Task brief :: Print, exactly as written, the line in the entries below that contains "diam, ac ultrices" and every line after it up to and including the last. Omit pictures.

- - -

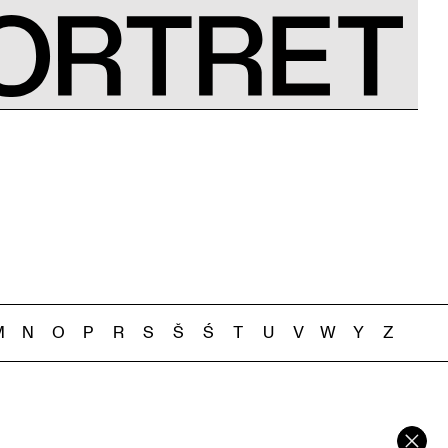
M
N
O
P
R
S
Š
Ś
T
U
V
W
Y
Z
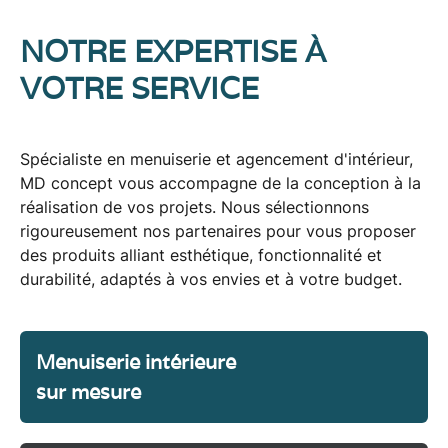
NOTRE EXPERTISE À
VOTRE SERVICE
Spécialiste en menuiserie et agencement d'intérieur,
MD concept vous accompagne de la conception à la
réalisation de vos projets. Nous sélectionnons
rigoureusement nos partenaires pour vous proposer
des produits alliant esthétique, fonctionnalité et
durabilité, adaptés à vos envies et à votre budget.
Menuiserie intérieure
sur mesure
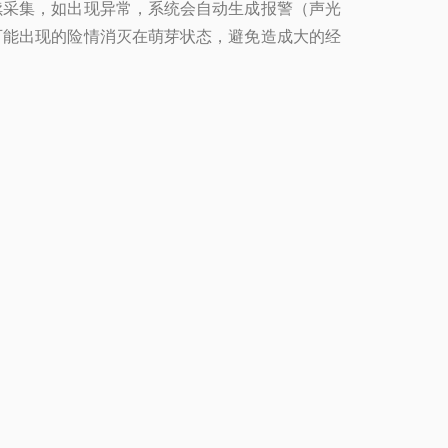
续采集，如出现异常，系统会自动生成报警（声光
可能出现的险情消灭在萌芽状态，避免造成大的经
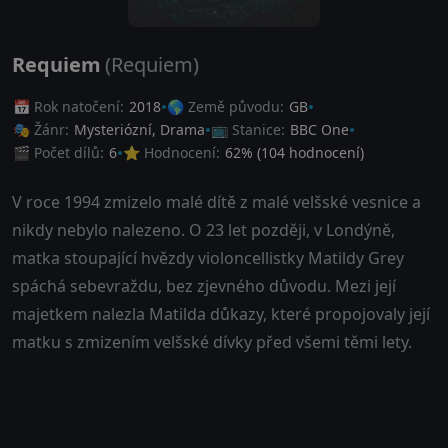
Requiem
(Requiem)
📅 Rok natočení:
2018
🌎 Země původu:
GB
🎭 Žánr:
Mysteriózní
,
Drama
📺 Stanice:
BBC One
🎬 Počet dílů:
6
⭐ Hodnocení:
62
% (
104
hodnocení)
V roce 1994 zmizelo malé dítě z malé velšské vesnice a
nikdy nebylo nalezeno. O 23 let později, v Londýně,
matka stoupající hvězdy violoncellistky Matildy Grey
spáchá sebevraždu, bez zjevného důvodu. Mezi její
majetkem nalezla Matilda důkazy, které propojovaly její
matku s zmizením velšské dívky před všemi těmi lety.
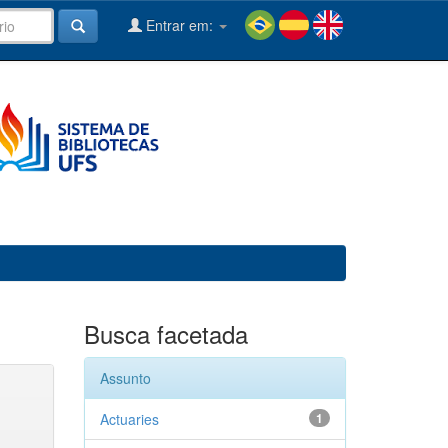
Entrar em:
Busca facetada
Assunto
Actuaries
1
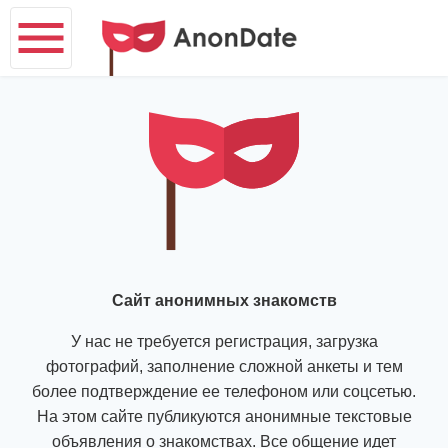
Сайт анонимных знакомств
У нас не требуется регистрация, загрузка
фотографий, заполнение сложной анкеты и тем
более подтверждение ее телефоном или соцсетью.
На этом сайте публикуются анонимные текстовые
объявления о знакомствах. Все общение идет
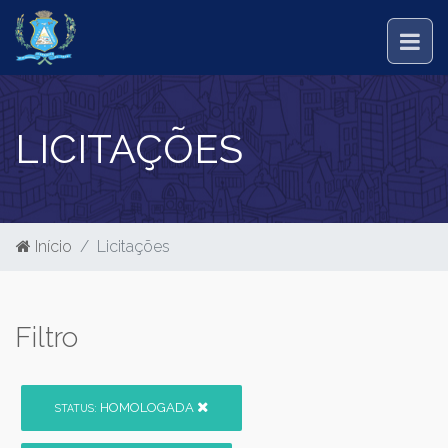
LICITAÇÕES
Início
Licitações
Filtro
HOMOLOGADA
STATUS:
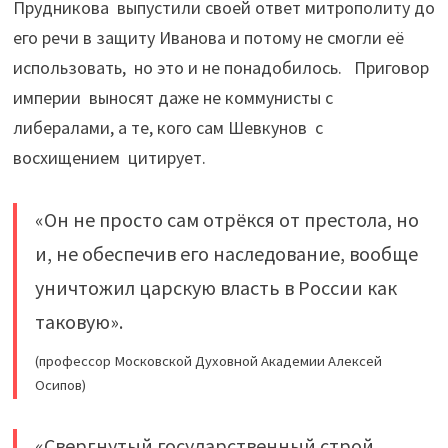
Прудникова выпустили своей ответ митрополиту до
его речи в защиту Иванова и потому не смогли её
использовать, но это и не понадобилось. Приговор
империи выносят даже не коммунисты с
либералами, а те, кого сам Шевкунов с
восхищением цитирует.
«Он не просто сам отрёкся от престола, но
и, не обеспечив его наследование, вообще
уничтожил царскую власть в России как
таковую».
(профессор Московской Духовной Академии Алексей
Осипов)
«Свергнутый государственный строй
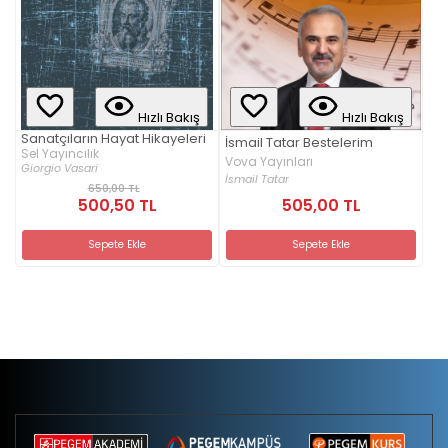
Hızlı Bakış
Hızlı Bakış
Sanatçıların Hayat Hikayeleri
İsmail Tatar Bestelerim
Sel Yayıncılık
Vova Yayınları
Giorgio Vasari
İsmail Tatar
650,00 TL
500,50 TL
505,00 TL
Sepete Ekle
Sepete Ekle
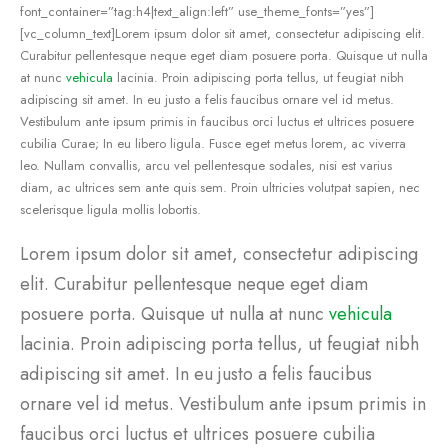
font_container=”tag:h4|text_align:left” use_theme_fonts=”yes”]
[vc_column_text]Lorem ipsum dolor sit amet, consectetur adipiscing elit.
Curabitur pellentesque neque eget diam posuere porta. Quisque ut nulla
at nunc
vehicula
lacinia. Proin adipiscing porta tellus, ut feugiat nibh
adipiscing sit amet. In eu justo a felis faucibus ornare vel id metus.
Vestibulum ante ipsum primis in faucibus orci luctus et ultrices posuere
cubilia Curae; In eu libero ligula. Fusce eget metus lorem, ac viverra
leo. Nullam convallis, arcu vel pellentesque sodales, nisi est varius
diam, ac ultrices sem ante quis sem. Proin ultricies volutpat sapien, nec
scelerisque ligula mollis lobortis.
Lorem ipsum dolor sit amet, consectetur adipiscing
elit. Curabitur pellentesque neque eget diam
posuere porta. Quisque ut nulla at nunc
vehicula
lacinia. Proin adipiscing porta tellus, ut feugiat nibh
adipiscing sit amet. In eu justo a felis faucibus
ornare vel id metus. Vestibulum ante ipsum primis in
faucibus orci luctus et ultrices posuere cubilia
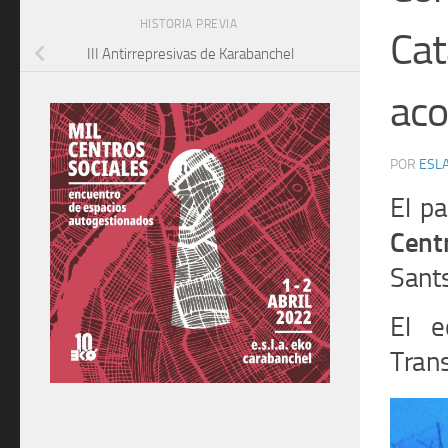
HISTORIA PREVIA
Cat
III Antirrepresivas de Karabanchel
aco
POR
ESLA
El p
Cent
Sant
El e
Tran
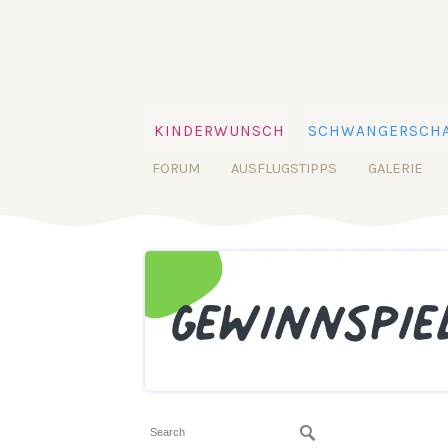
KINDERWUNSCH
SCHWANGERSCHA
FORUM
AUSFLUGSTIPPS
GALERIE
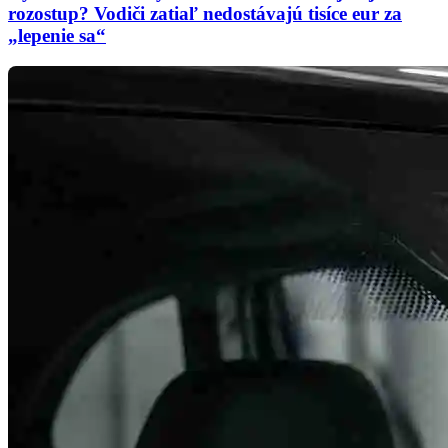
rozostup? Vodiči zatiaľ nedostávajú tisíce eur za
„lepenie sa“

- - -

Written solution ::
diam, ac ultrices sem ante quis sem. Proin ultricies volutpat sapien, nec
scelerisque ligula mollis lobortis.
Lorem ipsum dolor sit amet, consectetur adipiscing
elit. Curabitur pellentesque neque eget diam
posuere porta. Quisque ut nulla at nunc
vehicula
lacinia. Proin adipiscing porta tellus, ut feugiat nibh
adipiscing sit amet. In eu justo a felis faucibus
ornare vel id metus. Vestibulum ante ipsum primis in
faucibus orci luctus et ultrices posuere cubilia
HISTORIA PREVIA
Cat
III Antirrepresivas de Karabanchel
aco
POR
ESLA
El p
Cent
Sant
El e
Tran
KINDERWUNSCH
SCHWANGERSCHA
FORUM
AUSFLUGSTIPPS
GALERIE
rozostup? Vodiči zatiaľ nedostávajú tisíce eur za
„lepenie sa“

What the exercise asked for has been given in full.